Оказалось, что к подруге, у которой она снимала комнату, вернулся муж, находившийся несколько месяцев в бегах, и заявил о своих правах на жилье. Жене не хотелось расставаться с Лидией и с ежемесячной мздой, поскольку она не была уверена в постоянстве своего супруга, и несколько дней они ютились в двух комнатах, причем Лидия спала на диване в кухне. Потом мужу надоело постоянное присутствие Лидии, и он велел ей съехать, а жена прямо за завтраком разразилась слезами и заявила, что предпочитает остаться с Лидией и пусть он сам съезжает. Тут Лидия поняла, что пора уходить, дабы не осложнять их матримониальные проблемы.

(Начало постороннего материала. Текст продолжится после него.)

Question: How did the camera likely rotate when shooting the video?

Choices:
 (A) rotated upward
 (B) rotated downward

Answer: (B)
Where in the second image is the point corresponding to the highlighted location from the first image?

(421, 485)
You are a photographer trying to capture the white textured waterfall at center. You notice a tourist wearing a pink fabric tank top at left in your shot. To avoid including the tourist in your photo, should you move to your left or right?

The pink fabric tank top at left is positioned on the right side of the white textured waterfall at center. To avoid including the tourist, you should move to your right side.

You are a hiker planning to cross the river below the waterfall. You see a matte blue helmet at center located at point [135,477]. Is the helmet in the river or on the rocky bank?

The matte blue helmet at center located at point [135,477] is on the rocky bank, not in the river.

– Но, – продолжала она, – я просто подумать не могла, что нужно снова искать квартиру и перевозить вещи, тем более, было ясно, что больше месяца они друг друга не выдержат. Ну я и осталась и продержалась бы до конца, но только вчера вернулась очень поздно, стала тихонько раздеваться, чтобы никого не разбудить, и вдруг этот подонок вылезает из ванны и начинает ко мне приставать. Тут я поняла, что по всем статьям выхожу персона non grata [25]25
Персона, не пользующаяся доверием ( лат.).

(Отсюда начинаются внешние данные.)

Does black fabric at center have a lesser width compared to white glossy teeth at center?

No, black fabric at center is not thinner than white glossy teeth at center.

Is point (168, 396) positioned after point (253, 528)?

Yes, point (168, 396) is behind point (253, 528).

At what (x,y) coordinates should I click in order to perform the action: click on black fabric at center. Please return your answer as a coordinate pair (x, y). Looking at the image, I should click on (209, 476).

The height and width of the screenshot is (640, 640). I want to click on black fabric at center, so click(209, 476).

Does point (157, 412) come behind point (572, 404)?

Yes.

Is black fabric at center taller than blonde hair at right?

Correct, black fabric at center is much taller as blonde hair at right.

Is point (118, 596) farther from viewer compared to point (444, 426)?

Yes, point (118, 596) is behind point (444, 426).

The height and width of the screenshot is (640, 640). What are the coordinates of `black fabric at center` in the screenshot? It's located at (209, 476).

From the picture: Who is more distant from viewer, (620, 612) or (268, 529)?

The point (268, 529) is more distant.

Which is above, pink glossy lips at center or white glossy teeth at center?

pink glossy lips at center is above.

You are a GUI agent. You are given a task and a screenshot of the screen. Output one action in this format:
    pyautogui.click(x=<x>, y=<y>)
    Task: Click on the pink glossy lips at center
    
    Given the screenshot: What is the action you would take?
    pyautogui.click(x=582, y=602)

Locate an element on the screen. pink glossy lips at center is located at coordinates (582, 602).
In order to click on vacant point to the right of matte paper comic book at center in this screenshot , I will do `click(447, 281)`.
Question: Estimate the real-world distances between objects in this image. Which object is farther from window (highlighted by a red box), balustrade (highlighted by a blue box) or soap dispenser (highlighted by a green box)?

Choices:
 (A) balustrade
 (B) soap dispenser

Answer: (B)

[Закрыть], и утром съехала.
– Ладно, – сказала я, – живи здесь, пока он не уедет.
– А он может и остаться, – сказала Лидия, – просто назло мне, после того что я наговорила ему вчера. Самое ужасное, что он, мерзавец, довольно привлекателен. Только это, по-моему, и оправдывает его существование. Когда-то мне нравились такие законченные ублюдки. Но теперь все! Теперь подавай мне тихих, скромных и воспитанных вроде Алекса. Вот с ними я согласна иметь дело.
– А ей он нравится?
– По-моему, да Или нравился. Но не знаю, может, и ей он надоел. Но это не все. Неделю назад я потеряла работу.
– Господи! – посочувствовала я. – Почему?

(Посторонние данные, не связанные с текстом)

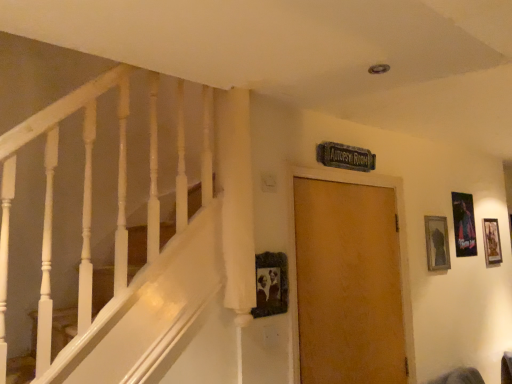 Question: Is wooden door at center wider or thinner than wooden photo frame at center, positioned as the fourth picture frame in back-to-front order?

Choices:
 (A) thin
 (B) wide

Answer: (B)

Question: From the image's perspective, is wooden door at center located above or below wooden photo frame at center, placed as the 1th picture frame when sorted from left to right?

Choices:
 (A) above
 (B) below

Answer: (B)

Question: Estimate the real-world distances between objects in this image. Which object is farther from the wooden photo frame at center, placed as the 1th picture frame when sorted from left to right?

Choices:
 (A) metallic silver poster at right, which ranks as the third picture frame in left-to-right order
 (B) metallic gold picture frame at right, which is the 1th picture frame in back-to-front order
 (C) wooden door at center
 (D) matte black picture frame at upper right, marked as the 3th picture frame in a right-to-left arrangement

Answer: (B)

Question: Based on their relative distances, which object is farther from the metallic gold picture frame at right, which is the 1th picture frame in back-to-front order?

Choices:
 (A) matte black picture frame at upper right, which is counted as the 2th picture frame, starting from the left
 (B) wooden photo frame at center, positioned as the fourth picture frame in back-to-front order
 (C) metallic silver poster at right, which is the 2th picture frame from right to left
 (D) wooden door at center

Answer: (B) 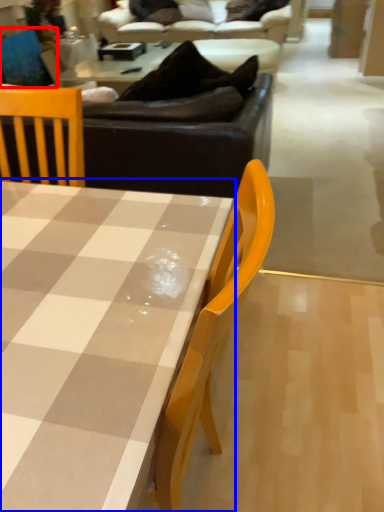 Question: Which of the following is the closest to the observer, swivel chair (highlighted by a red box) or coffee table (highlighted by a blue box)?

Choices:
 (A) swivel chair
 (B) coffee table

Answer: (B) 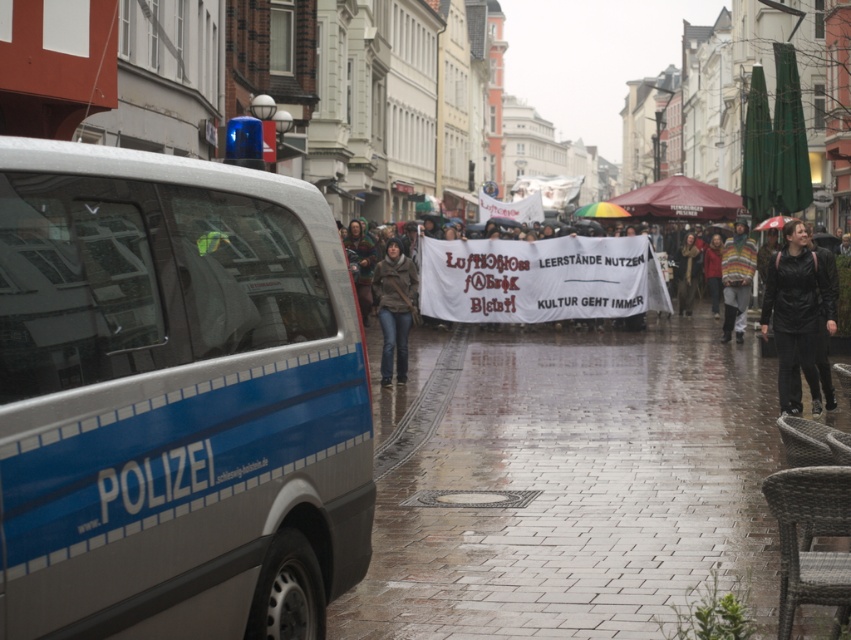 Who is higher up, black leather jacket at right or brown leather jacket at center?

brown leather jacket at center is above.

Locate an element on the screen. This screenshot has width=851, height=640. black leather jacket at right is located at coordinates (797, 310).

Is point (798, 307) more distant than point (374, 273)?

No, (798, 307) is in front of (374, 273).

Identify the location of black leather jacket at right. The image size is (851, 640). (797, 310).

Does silver metallic van at left appear over black leather jacket at right?

Incorrect, silver metallic van at left is not positioned above black leather jacket at right.

Find the location of a particular element. Image resolution: width=851 pixels, height=640 pixels. silver metallic van at left is located at coordinates (170, 392).

Does white fabric banner at center appear under brown leather jacket at center?

Indeed, white fabric banner at center is positioned under brown leather jacket at center.

Where is `white fabric banner at center`? white fabric banner at center is located at coordinates (530, 280).

Is point (650, 282) behind point (384, 385)?

Yes, it is.

You are a GUI agent. You are given a task and a screenshot of the screen. Output one action in this format:
    pyautogui.click(x=<x>, y=<y>)
    Task: Click on the white fabric banner at center
    The height and width of the screenshot is (640, 851).
    Given the screenshot: What is the action you would take?
    pyautogui.click(x=530, y=280)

– А я не ходила туда, – грустно ответила Лидия. – И в конце концов мне сказали, что я не хожу слишком часто. Впрочем, я их не виню. Но в результате я на мели.
– Так, – протянула я. – Может, дать тебе в долг?
– Ну нет, – отказалась Лидия, – Ни в коем случае. Я где-нибудь что-нибудь урву. Хотя, по правде говоря, я действительно пришла к тебе с просьбой, и раз уж ты сама предложила… ну, в общем, что ты скажешь, если я перееду к тебе? Я могла бы сидеть с ребенком, когда тебе будет нужно, и все такое. Разумеется, я готова платить за квартиру, только, скорей всего, символически, понимаешь? А я могу тебе очень пригодиться, как ты считаешь? Могу все покупать, носить твою сумку. Если, конечно, это не создаст для тебя никаких осложнений. Но ведь тут у тебя никто не живет, правда?
Она явно намекала на таинственного отца моего будущего ребенка. Я покачала головой, отрицая наличие каких-либо жильцов. Чем больше я вдумывалась в предложенный план, тем более заманчивым он мне казался. Места в квартире было много, и меня уже начала слегка тревожить мысль о том, как я одна буду вызывать себе санитарную машину. Хотя больше всего в пользу этого плана говорило то, что Лидия сама его предложила, сама была в нем заинтересована, а мне ни о чем просить не пришлось. Чтобы расставить все точки над «i» и занять еще более выигрышную для моего самолюбия позицию, я настояла на том, что она не будет платить за квартиру, объяснив, что ничего не плачу сама, ведь квартира досталась мне от родителей, и, следовательно, никакой платы не требуется. Я и помыслить не могла, что буду брать с нее какие-то деньги, хотя счета за электричество мы договорились оплачивать пополам. Лидия испустила вздох облегчения и, как мне показалось, была в восторге, что все так устроилось.